I’d bet that it does Gerwig a disservice to drag her quote even further out of context than the Times link does, and I suspect that it was just shorthand for saying that the movie doesn’t need to be either selling out to corporate America, or a pure feminist manifesto, that it can comfortably exist somewhere in between.
At least, I hope that’s the case, because I like the idea. I love it when clever people are able to make something that takes advantages of corporate resources but without compromising their integrity. I bristle when people online remind me that “corporations aren’t your friends!” as if that were insightful, or act as if simply complaining about capitalism was genuine anti-capitalist activism. A genuine message about social progress isn’t compromised simply by being funded by a corporation; it’s compromised when it stops being genuine. There’s nothing wrong with Dove using a message about body positivity to sell soap, as long as the message isn’t corrupted.
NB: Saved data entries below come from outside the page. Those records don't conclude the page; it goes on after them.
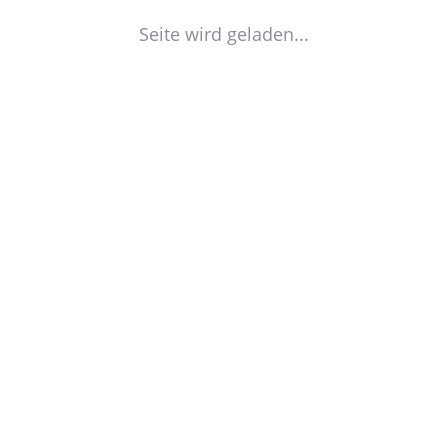
Seite wird geladen...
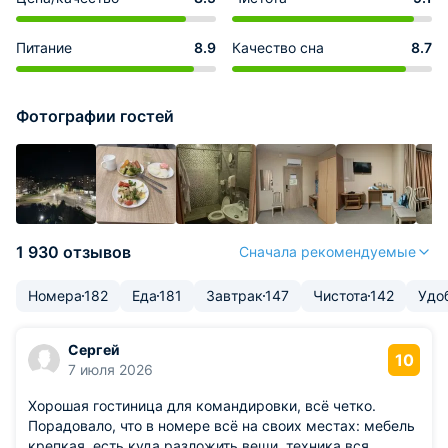
Питание
8.9
Качество сна
8.7
Фотографии гостей
1 930 отзывов
Сначала рекомендуемые
Номера
182
Еда
181
Завтрак
147
Чистота
142
Удо
Сергей
10
7 июля 2026
Хорошая гостиница для командировки, всё четко.
Порадовало, что в номере всё на своих местах: мебель
крепкая, есть куда разложить вещи, техника вся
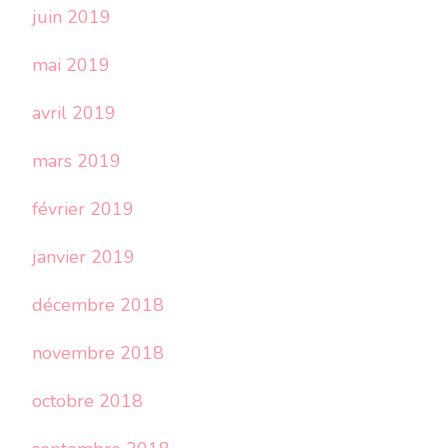
juin 2019
mai 2019
avril 2019
mars 2019
février 2019
janvier 2019
décembre 2018
novembre 2018
octobre 2018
I just think that the only way that works is if we’re sincere and honest about what we’re saying, and we don’t get attached to the idea that we’re pulling one over on anybody, or Stickin’ it to The Man. I really do believe that we’re at a stage where “selling out” is mostly4NOT entirely! irrelevant. It feels weird to say, with the rise of “influencers” and Tik Tok and increasingly deceptive attempts to fill every moment of your consciousness with advertisements. But the problem, in my opinion, is the dishonesty, more than the commercialism.
Take the Dolly Parton route, who’s always acknowledged that she’s a business woman, and never lied or acted embarrassed about wanting to make money. Otherwise, you’re making a show of being anti-capitalist or anti-corporate, but doing nothing of actual relevance.